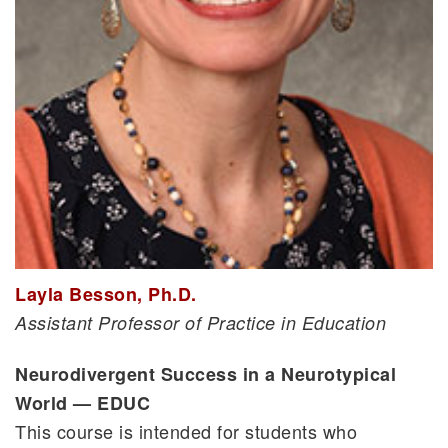
Layla Besson, Ph.D.
Assistant Professor of Practice in Education
Neurodivergent Success in a Neurotypical
World — EDUC
This course is intended for students who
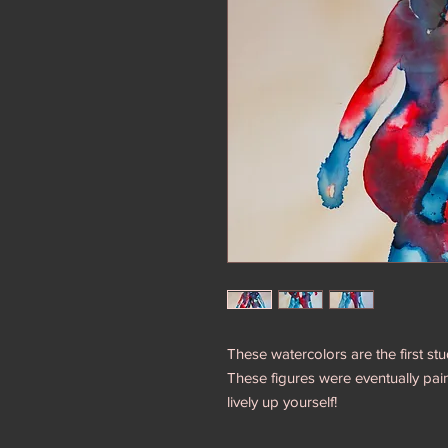
These watercolors are the first stu
These figures were eventually paint
lively up yourself!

○ ○ ○ ○ ○

**Work task**
Check every line above for the string "These", and copy the ones that have it.

**Written solution**
These watercolors are the first stu
These figures were eventually paint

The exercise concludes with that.